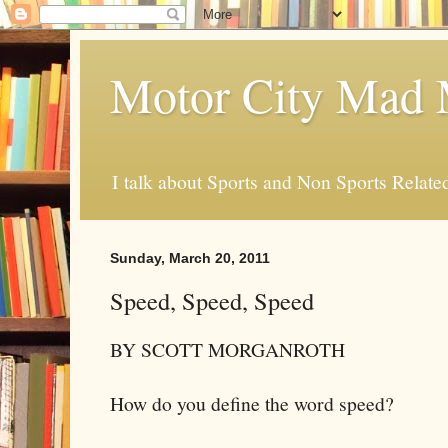
Motor City Mad 
I talk about Sports and Non Sports Relate
Sunday, March 20, 2011
Speed, Speed, Speed
BY SCOTT MORGANROTH
How do you define the word speed?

§ **PROMPT**
Nothing but the lines from the one with "I talk about Sports and Non Sports Relate" through the end of the data above should be repeated, each exactly as it stands.

§ **WRITTEN SOLUTION**
I talk about Sports and Non Sports Relate
Sunday, March 20, 2011
Speed, Speed, Speed
BY SCOTT MORGANROTH
How do you define the word speed?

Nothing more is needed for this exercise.